**Task objective**
Beginning at the line containing "arten Sie entspannt in", restate each line of the listing below word for word until the last one has been given.

**Source information**
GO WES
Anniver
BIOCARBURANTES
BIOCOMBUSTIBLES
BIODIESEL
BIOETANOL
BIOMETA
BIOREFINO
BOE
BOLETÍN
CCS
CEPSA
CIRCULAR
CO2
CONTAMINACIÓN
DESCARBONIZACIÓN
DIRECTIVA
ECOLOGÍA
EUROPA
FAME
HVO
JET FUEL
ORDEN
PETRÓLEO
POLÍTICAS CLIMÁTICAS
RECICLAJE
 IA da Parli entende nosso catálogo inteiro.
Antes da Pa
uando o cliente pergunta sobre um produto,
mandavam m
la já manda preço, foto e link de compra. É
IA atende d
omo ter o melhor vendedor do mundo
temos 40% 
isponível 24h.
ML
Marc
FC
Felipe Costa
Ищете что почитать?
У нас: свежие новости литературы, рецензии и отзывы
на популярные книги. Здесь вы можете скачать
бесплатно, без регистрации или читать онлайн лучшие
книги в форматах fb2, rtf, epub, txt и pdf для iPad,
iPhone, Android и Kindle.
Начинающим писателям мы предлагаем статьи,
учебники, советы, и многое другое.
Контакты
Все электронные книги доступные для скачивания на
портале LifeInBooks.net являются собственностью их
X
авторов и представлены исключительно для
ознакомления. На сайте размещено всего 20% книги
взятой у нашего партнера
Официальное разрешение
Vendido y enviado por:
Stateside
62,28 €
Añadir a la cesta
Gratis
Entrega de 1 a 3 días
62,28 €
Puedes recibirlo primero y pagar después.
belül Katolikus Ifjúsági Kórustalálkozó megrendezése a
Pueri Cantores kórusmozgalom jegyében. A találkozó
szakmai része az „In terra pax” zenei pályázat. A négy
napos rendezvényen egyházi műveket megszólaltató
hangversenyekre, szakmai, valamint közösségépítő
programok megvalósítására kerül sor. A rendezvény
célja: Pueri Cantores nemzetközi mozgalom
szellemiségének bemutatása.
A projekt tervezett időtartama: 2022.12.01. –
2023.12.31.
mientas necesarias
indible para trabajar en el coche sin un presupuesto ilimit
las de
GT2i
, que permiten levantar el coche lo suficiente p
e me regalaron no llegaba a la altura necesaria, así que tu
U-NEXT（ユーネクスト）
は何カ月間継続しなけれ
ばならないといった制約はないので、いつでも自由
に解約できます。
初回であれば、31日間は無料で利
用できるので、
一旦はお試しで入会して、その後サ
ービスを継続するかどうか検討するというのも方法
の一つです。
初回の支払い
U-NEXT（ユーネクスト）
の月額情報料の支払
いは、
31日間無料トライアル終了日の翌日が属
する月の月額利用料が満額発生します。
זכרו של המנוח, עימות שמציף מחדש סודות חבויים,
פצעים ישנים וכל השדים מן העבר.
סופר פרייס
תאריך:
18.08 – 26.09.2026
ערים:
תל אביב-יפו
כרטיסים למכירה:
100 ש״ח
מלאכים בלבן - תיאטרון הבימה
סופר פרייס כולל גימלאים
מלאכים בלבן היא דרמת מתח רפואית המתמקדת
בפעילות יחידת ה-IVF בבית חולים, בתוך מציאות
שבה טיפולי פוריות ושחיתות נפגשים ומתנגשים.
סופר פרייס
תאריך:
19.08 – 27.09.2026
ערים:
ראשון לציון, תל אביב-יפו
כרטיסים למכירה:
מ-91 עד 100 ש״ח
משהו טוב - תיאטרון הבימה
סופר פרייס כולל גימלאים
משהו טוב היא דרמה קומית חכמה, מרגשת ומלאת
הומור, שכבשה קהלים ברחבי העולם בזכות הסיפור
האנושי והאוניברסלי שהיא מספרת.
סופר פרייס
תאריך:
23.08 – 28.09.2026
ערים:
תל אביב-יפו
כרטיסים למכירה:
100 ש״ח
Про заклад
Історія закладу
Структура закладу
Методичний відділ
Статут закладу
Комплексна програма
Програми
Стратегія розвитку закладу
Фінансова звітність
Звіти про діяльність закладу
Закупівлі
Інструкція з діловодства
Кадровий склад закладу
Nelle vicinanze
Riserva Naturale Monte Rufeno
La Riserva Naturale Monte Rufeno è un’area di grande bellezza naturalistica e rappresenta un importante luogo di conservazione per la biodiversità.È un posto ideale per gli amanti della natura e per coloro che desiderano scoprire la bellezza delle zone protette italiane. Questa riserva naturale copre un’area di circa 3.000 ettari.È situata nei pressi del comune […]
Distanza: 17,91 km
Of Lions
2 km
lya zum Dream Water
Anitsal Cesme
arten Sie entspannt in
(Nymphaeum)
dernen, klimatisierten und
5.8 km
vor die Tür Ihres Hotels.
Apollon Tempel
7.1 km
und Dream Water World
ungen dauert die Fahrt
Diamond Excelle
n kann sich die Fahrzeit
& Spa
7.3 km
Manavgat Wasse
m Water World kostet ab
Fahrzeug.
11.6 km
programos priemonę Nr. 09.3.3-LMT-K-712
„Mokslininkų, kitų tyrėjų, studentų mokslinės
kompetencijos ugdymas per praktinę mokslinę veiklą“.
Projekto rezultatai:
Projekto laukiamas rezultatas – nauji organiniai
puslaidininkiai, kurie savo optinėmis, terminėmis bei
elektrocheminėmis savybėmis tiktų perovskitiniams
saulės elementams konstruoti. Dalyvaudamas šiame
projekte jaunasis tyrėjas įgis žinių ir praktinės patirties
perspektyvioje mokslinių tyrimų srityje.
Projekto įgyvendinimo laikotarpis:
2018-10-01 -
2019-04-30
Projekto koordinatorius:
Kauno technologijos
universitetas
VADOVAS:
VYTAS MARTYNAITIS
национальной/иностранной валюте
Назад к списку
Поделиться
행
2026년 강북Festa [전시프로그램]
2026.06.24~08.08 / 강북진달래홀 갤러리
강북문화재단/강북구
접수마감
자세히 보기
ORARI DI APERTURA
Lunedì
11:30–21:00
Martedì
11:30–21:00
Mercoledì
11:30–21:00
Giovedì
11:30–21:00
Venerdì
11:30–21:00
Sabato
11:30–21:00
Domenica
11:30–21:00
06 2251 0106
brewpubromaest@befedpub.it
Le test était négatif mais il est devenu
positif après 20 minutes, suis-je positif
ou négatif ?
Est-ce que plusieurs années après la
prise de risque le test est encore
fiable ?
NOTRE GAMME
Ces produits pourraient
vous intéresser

**Expected answer**
arten Sie entspannt in
(Nymphaeum)
dernen, klimatisierten und
5.8 km
vor die Tür Ihres Hotels.
Apollon Tempel
7.1 km
und Dream Water World
ungen dauert die Fahrt
Diamond Excelle
n kann sich die Fahrzeit
& Spa
7.3 km
Manavgat Wasse
m Water World kostet ab
Fahrzeug.
11.6 km
programos priemonę Nr. 09.3.3-LMT-K-712
„Mokslininkų, kitų tyrėjų, studentų mokslinės
kompetencijos ugdymas per praktinę mokslinę veiklą“.
Projekto rezultatai:
Projekto laukiamas rezultatas – nauji organiniai
puslaidininkiai, kurie savo optinėmis, terminėmis bei
elektrocheminėmis savybėmis tiktų perovskitiniams
saulės elementams konstruoti. Dalyvaudamas šiame
projekte jaunasis tyrėjas įgis žinių ir praktinės patirties
perspektyvioje mokslinių tyrimų srityje.
Projekto įgyvendinimo laikotarpis:
2018-10-01 -
2019-04-30
Projekto koordinatorius:
Kauno technologijos
universitetas
VADOVAS:
VYTAS MARTYNAITIS
национальной/иностранной валюте
Назад к списку
Поделиться
행
2026년 강북Festa [전시프로그램]
2026.06.24~08.08 / 강북진달래홀 갤러리
강북문화재단/강북구
접수마감
자세히 보기
ORARI DI APERTURA
Lunedì
11:30–21:00
Martedì
11:30–21:00
Mercoledì
11:30–21:00
Giovedì
11:30–21:00
Venerdì
11:30–21:00
Sabato
11:30–21:00
Domenica
11:30–21:00
06 2251 0106
brewpubromaest@befedpub.it
Le test était négatif mais il est devenu
positif après 20 minutes, suis-je positif
ou négatif ?
Est-ce que plusieurs années après la
prise de risque le test est encore
fiable ?
NOTRE GAMME
Ces produits pourraient
vous intéresser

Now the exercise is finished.